As seen in the previous lesson, a log transformation is a very useful tool when you have data that clearly does not follow a normal distribution. Log transformation can help reduce skewness when you have skewed data, and can help reducing variability of data. 


Min-max scaling

When performing min-max scaling, you can transform x to get the transformed $x'$ by using the formula:

$$x' = \dfrac{x - \min(x)}{\max(x)-\min(x)}$$

This way of scaling brings all values between 0 and 1. 

Standardization

When 

$$x' = \dfrac{x - \bar x}{\sigma}$$

x' will have mean $\mu = 0$ and $\sigma = 1$

Note that standardization does not make data $more$ normal, it will just change the mean and the standard error!

Mean normalization
When performing mean normalization, you use the following formula:
$$x' = \dfrac{x - \text{mean}(x)}{\max(x)-\min(x)}$$

The distribution will have values between -1 and 1, and a mean of 0.

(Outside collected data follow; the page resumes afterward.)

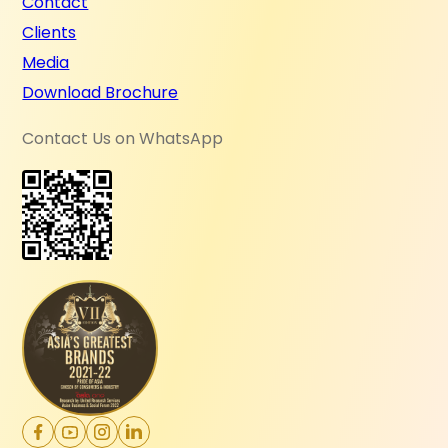
Contact
Clients
Media
Download Brochure
Contact Us on WhatsApp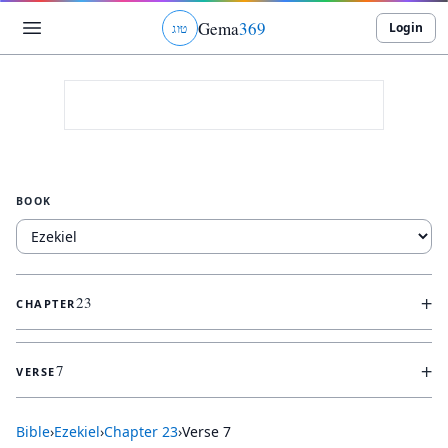
Gema
369
Login
ג
ו
ט
BOOK
+
23
CHAPTER
+
7
VERSE
Bible
›
Ezekiel
›
Chapter
23
›
Verse
7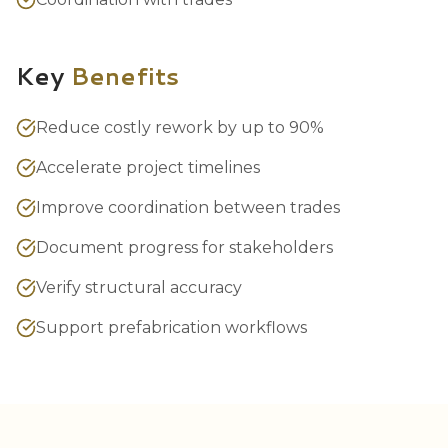
Key
Benefits
Reduce costly rework by up to 90%
Accelerate project timelines
Improve coordination between trades
Document progress for stakeholders
Verify structural accuracy
Support prefabrication workflows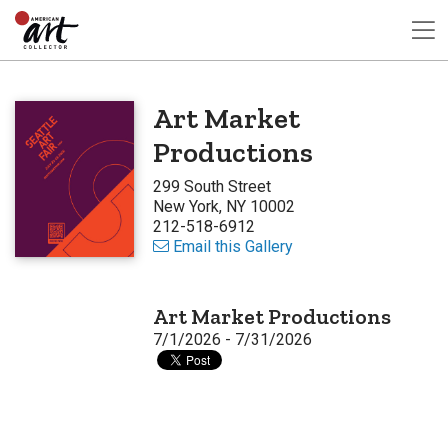
Art Market
Productions
299 South Street
New York, NY 10002
212-518-6912
Email this Gallery
Art Market Productions
7/1/2026 - 7/31/2026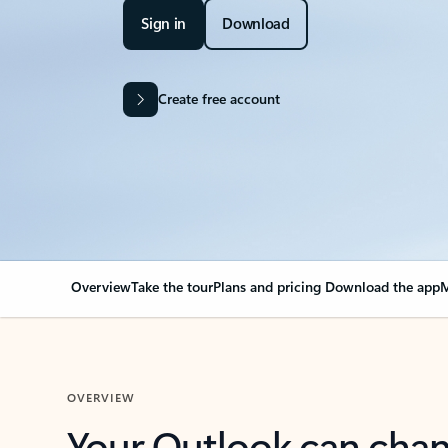
Sign in
Download
Create free account
Overview
Take the tour
Plans and pricing
Download the app
M
OVERVIEW
Your Outlook can cha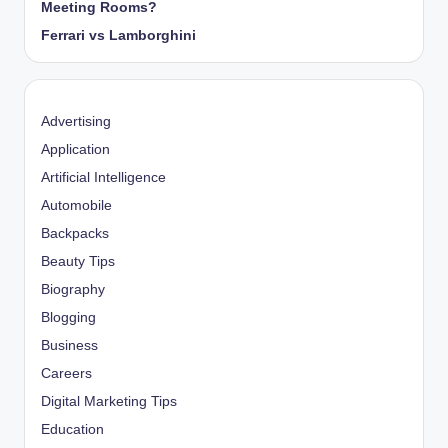
Meeting Rooms?
Ferrari vs Lamborghini
Advertising
Application
Artificial Intelligence
Automobile
Backpacks
Beauty Tips
Biography
Blogging
Business
Careers
Digital Marketing Tips
Education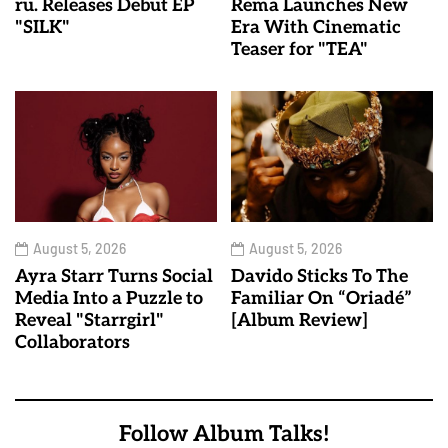
ru. Releases Debut EP
Rema Launches New
"SILK"
Era With Cinematic
Teaser for "TEA"
August 5, 2026
August 5, 2026
Ayra Starr Turns Social
Davido Sticks To The
Media Into a Puzzle to
Familiar On “Oriadé”
Reveal "Starrgirl"
[Album Review]
Collaborators
Follow Album Talks!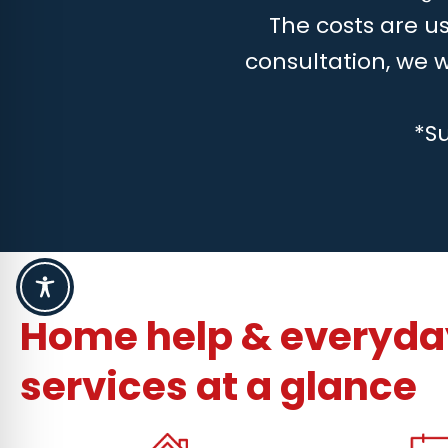
The costs are us
consultation, we 
*S
Home help & everyday
services at a glance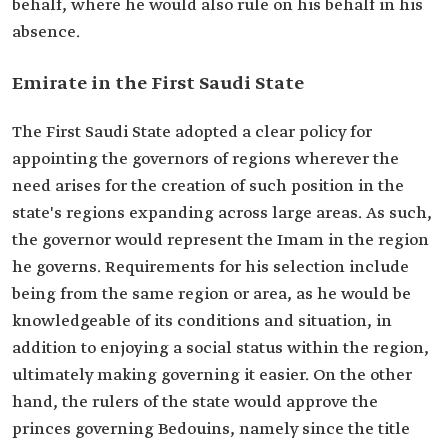
behalf, where he would also rule on his behalf in his
absence.
Emirate in the First Saudi State
The First Saudi State adopted a clear policy for
appointing the governors of regions wherever the
need arises for the creation of such position in the
state's regions expanding across large areas. As such,
the governor would represent the Imam in the region
he governs. Requirements for his selection include
being from the same region or area, as he would be
knowledgeable of its conditions and situation, in
addition to enjoying a social status within the region,
ultimately making governing it easier. On the other
hand, the rulers of the state would approve the
princes governing Bedouins, namely since the title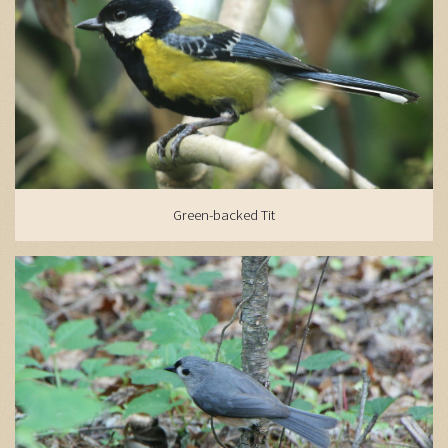
Green-backed Tit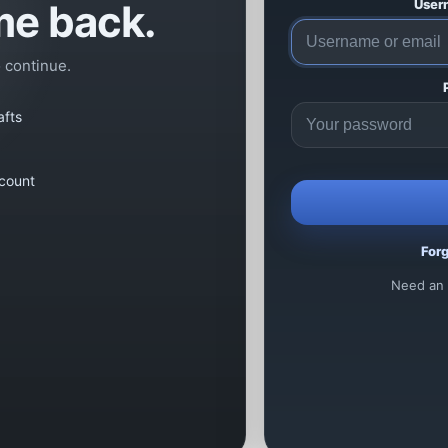
e back.
User
o continue.
afts
count
For
Need an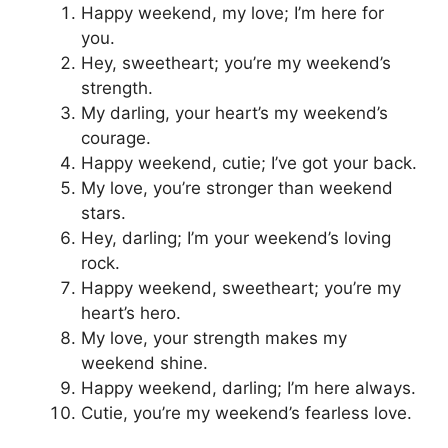
Happy weekend, my love; I’m here for
you.
Hey, sweetheart; you’re my weekend’s
strength.
My darling, your heart’s my weekend’s
courage.
Happy weekend, cutie; I’ve got your back.
My love, you’re stronger than weekend
stars.
Hey, darling; I’m your weekend’s loving
rock.
Happy weekend, sweetheart; you’re my
heart’s hero.
My love, your strength makes my
weekend shine.
Happy weekend, darling; I’m here always.
Cutie, you’re my weekend’s fearless love.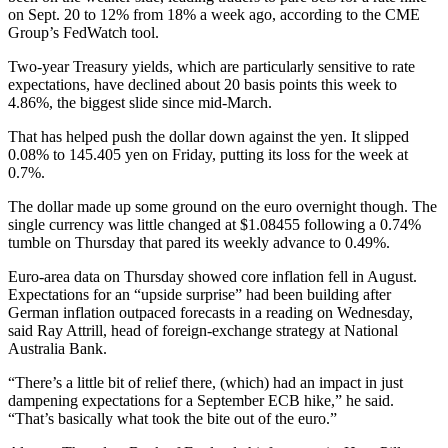
on Sept. 20 to 12% from 18% a week ago, according to the CME
Group’s FedWatch tool.
Two-year Treasury yields, which are particularly sensitive to rate
expectations, have declined about 20 basis points this week to
4.86%, the biggest slide since mid-March.
That has helped push the dollar down against the yen. It slipped
0.08% to 145.405 yen on Friday, putting its loss for the week at
0.7%.
The dollar made up some ground on the euro overnight though. The
single currency was little changed at $1.08455 following a 0.74%
tumble on Thursday that pared its weekly advance to 0.49%.
Euro-area data on Thursday showed core inflation fell in August.
Expectations for an “upside surprise” had been building after
German inflation outpaced forecasts in a reading on Wednesday,
said Ray Attrill, head of foreign-exchange strategy at National
Australia Bank.
“There’s a little bit of relief there, (which) had an impact in just
dampening expectations for a September ECB hike,” he said.
“That’s basically what took the bite out of the euro.”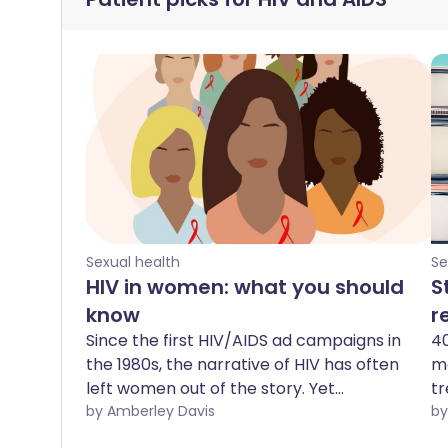
Sexual health
Se
HIV in women: what you should
S
know
r
Since the first HIV/AIDS ad campaigns in
40
the 1980s, the narrative of HIV has often
me
left women out of the story. Yet
tr
worldwide, around 4,900 young women
by Amberley Davis
Un
aged 15-24 years become infected with
pa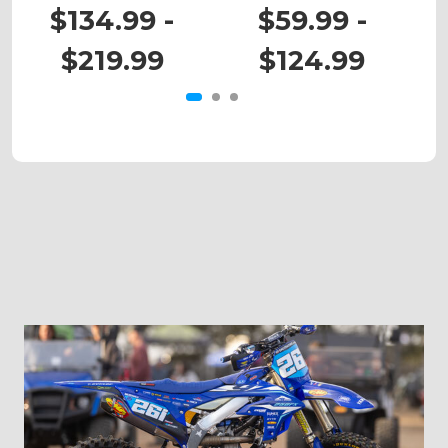
KDX 220
KDX 50
$134.99 -
$59.99 -
$219.99
$124.99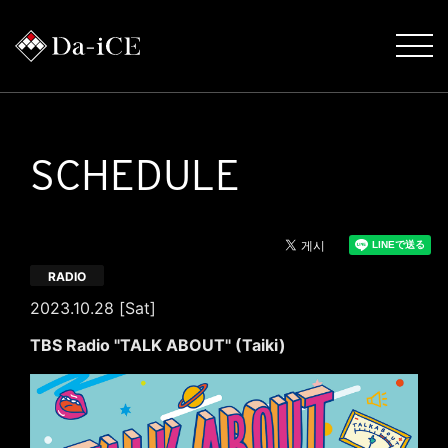
SCHEDULE
RADIO
2023.10.28 [Sat]
TBS Radio "TALK ABOUT" (Taiki)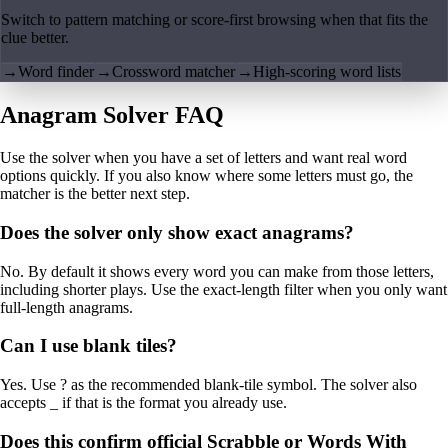
Switch to pattern matching or score-first browsing when that fits the
clue better.
→
Word finder
→
Crossword matcher
→
High-scoring word lists
Anagram Solver FAQ
Use the solver when you have a set of letters and want real word
options quickly. If you also know where some letters must go, the
matcher is the better next step.
Does the solver only show exact anagrams?
No. By default it shows every word you can make from those letters,
including shorter plays. Use the exact-length filter when you only want
full-length anagrams.
Can I use blank tiles?
Yes. Use ? as the recommended blank-tile symbol. The solver also
accepts _ if that is the format you already use.
Does this confirm official Scrabble or Words With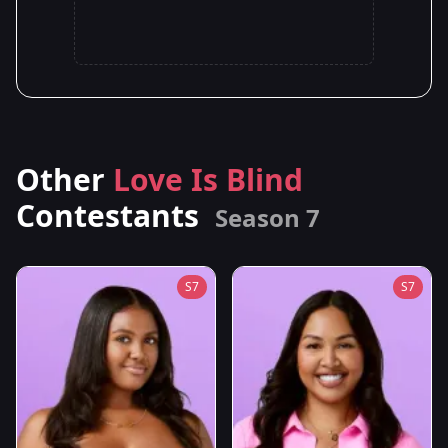
Other
Love Is Blind
Contestants
Season 7
S7
S7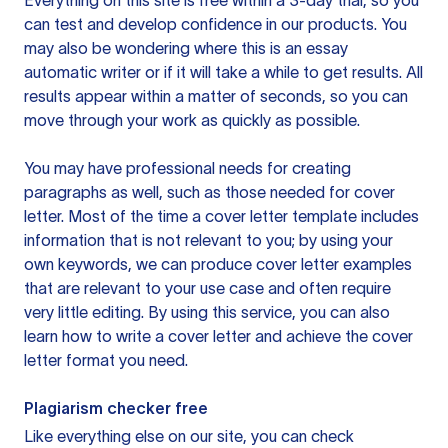
Everything on this site is free within a 3-day trial, so you
can test and develop confidence in our products. You
may also be wondering where this is an essay
automatic writer or if it will take a while to get results. All
results appear within a matter of seconds, so you can
move through your work as quickly as possible.
You may have professional needs for creating
paragraphs as well, such as those needed for cover
letter. Most of the time a cover letter template includes
information that is not relevant to you; by using your
own keywords, we can produce cover letter examples
that are relevant to your use case and often require
very little editing. By using this service, you can also
learn how to write a cover letter and achieve the cover
letter format you need.
Plagiarism checker free
Like everything else on our site, you can check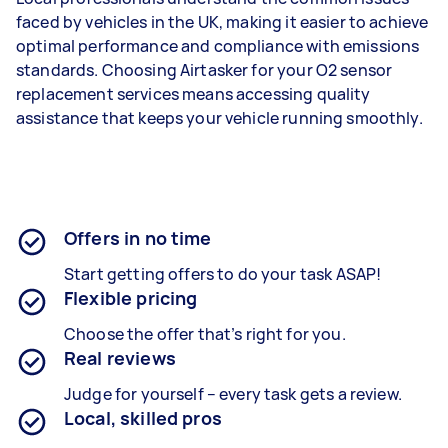
faced by vehicles in the UK, making it easier to achieve
optimal performance and compliance with emissions
standards. Choosing Airtasker for your O2 sensor
replacement services means accessing quality
assistance that keeps your vehicle running smoothly.
Offers in no time
Start getting offers to do your task ASAP!
Flexible pricing
Choose the offer that’s right for you.
Real reviews
Judge for yourself – every task gets a review.
Local, skilled pros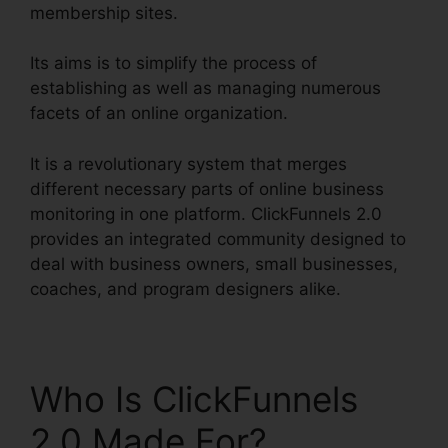
membership sites.
Its aims is to simplify the process of
establishing as well as managing numerous
facets of an online organization.
It is a revolutionary system that merges
different necessary parts of online business
monitoring in one platform. ClickFunnels 2.0
provides an integrated community designed to
deal with business owners, small businesses,
coaches, and program designers alike.
Who Is ClickFunnels
2.0 Made For?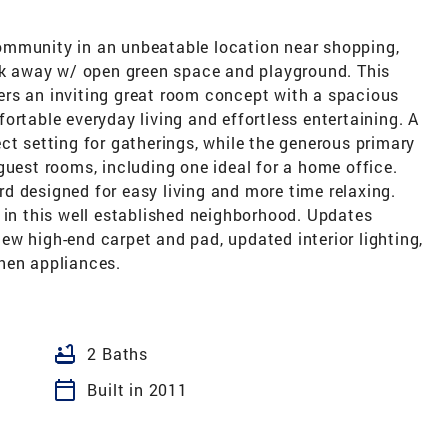
ommunity in an unbeatable location near shopping,
ock away w/ open green space and playground. This
ffers an inviting great room concept with a spacious
ortable everyday living and effortless entertaining. A
ct setting for gatherings, while the generous primary
guest rooms, including one ideal for a home office.
d designed for easy living and more time relaxing.
 in this well established neighborhood. Updates
 new high-end carpet and pad, updated interior lighting,
hen appliances.
bathtub
2 Baths
calendar_today
Built in 2011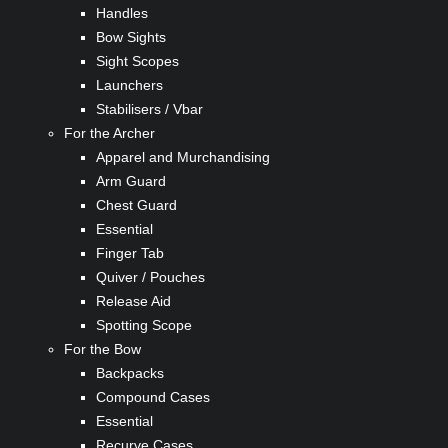
Handles
Bow Sights
Sight Scopes
Launchers
Stabilisers / Vbar
For the Archer
Apparel and Murchandising
Arm Guard
Chest Guard
Essential
Finger Tab
Quiver / Pouches
Release Aid
Spotting Scope
For the Bow
Backpacks
Compound Cases
Essential
Recurve Cases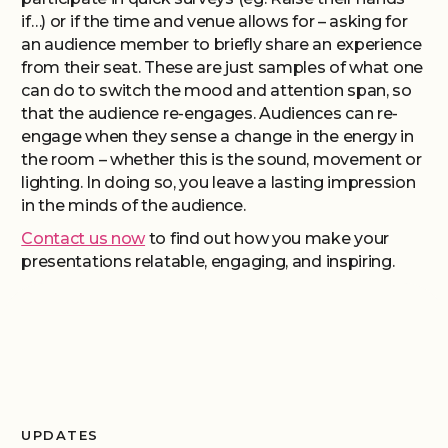
if…) or if the time and venue allows for – asking for
an audience member to briefly share an experience
from their seat. These are just samples of what one
can do to switch the mood and attention span, so
that the audience re-engages. Audiences can re-
engage when they sense a change in the energy in
the room – whether this is the sound, movement or
lighting. In doing so, you leave a lasting impression
in the minds of the audience.
Contact us now
to find out how you make your
presentations relatable, engaging, and inspiring.
UPDATES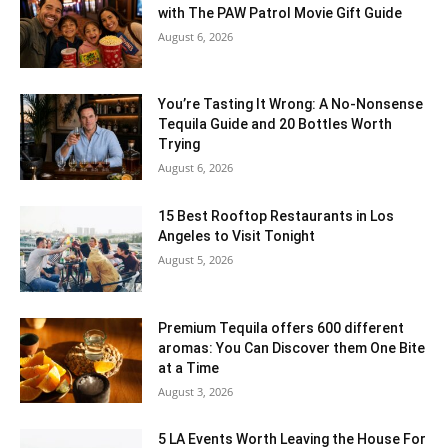
with The PAW Patrol Movie Gift Guide
August 6, 2026
You’re Tasting It Wrong: A No-Nonsense
Tequila Guide and 20 Bottles Worth
Trying
August 6, 2026
15 Best Rooftop Restaurants in Los
Angeles to Visit Tonight
August 5, 2026
Premium Tequila offers 600 different
aromas: You Can Discover them One Bite
at a Time
August 3, 2026
5 LA Events Worth Leaving the House For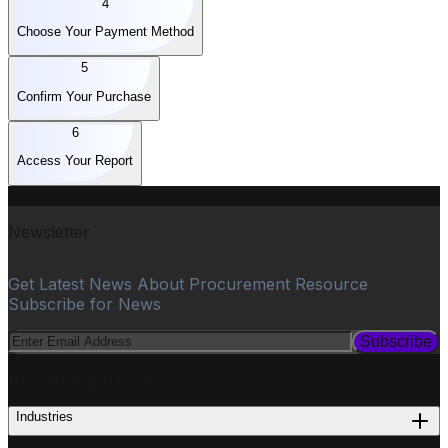
4
Choose Your Payment Method
5
Confirm Your Purchase
6
Access Your Report
Newsletter
Get Latest News About Procurement Resource
Subscribe for News
Subscribe
PROCUREMENT
Industries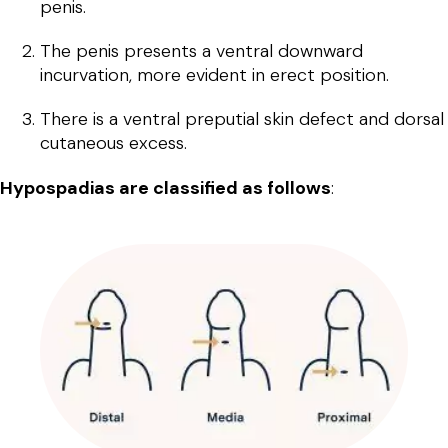
penis.
The penis presents a ventral downward
incurvation, more evident in erect position.
There is a ventral preputial skin defect and dorsal
cutaneous excess.
Hypospadias are classified as follows
:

Unit vector transformation
 When performing unit vector transformations, you can create a new variable x' with a range [0,1]:
 
$$x'= \dfrac{x}{{||x||}}$$


Recall that the norm of x $||x||= \sqrt{(x_1^2+x_2^2+...+x_n^2)}$

Scikit-learn provides automatic tools to scale features, see, among others, `MinMaxScaler`, `StandardScaler`, 
and `Normalizer`. Have a look at these built-in functions and some code examples here: http://scikit-learn.org/stable/modules/classes.html#module-sklearn.preprocessing!

#### General workflow
**O**btain Data:
- quick preview of data and business understanding

**S**crub/Clean Data:
- Drop duplicate rows/id's appropriately
- Deal w/ Data Types:
    - investigate string objects like value counts, hidden missing values, etc.
    - dates
- Deal with missing values and fill appropriately
- Deal w/ outliers and extraneous values
    - check descriptive stats
- Bin/cut cat vars and create new features if necessary
    - check distributions/hists
- Investigate/deal with multicollinearity
    - remove columns if necessary
- Save cleaned data to csv

**E**DA:
- Load clean data/preview
- Explore y variable for outliers and distribution (with boxplot and/or histogram)
    - address issues if necessary
- Check heatmap for multicollinearity and strong correlations b/w price and the features
    - note strong/weak feature candidates
- Split continuous and categorical variables
- Explore strong feature candidates with a scatter matrix
    - focus on distributions (diagonal) and scatter plots with y on y-axis

**M**odeling:
- Feature Select
- OHE cat vars
- transform cont vars
- Fit the model
- Check assumptions
    - multicollinearity
        - check variation inflation factors or heat map
            -  variance inflation factor shows if there is multicollinearity between our variables
            - vif of 5 or greater (or more definitively 10 or greater) are displaying multicollinearity with other variables
            - removing multicollinear features may hurt model performance
    - linearity
        - check scatter matrix or joint plot
    - normality
        - QQ-plot or JB test
    - homsocedasticity
        - scatterplot or GQ test (assumes normality
- repeat the process by building a model with different features or refining the current model

I**N**terpret results:
- Interpret statistics appropriately (R*2, errors, tests, coeffs, etc.)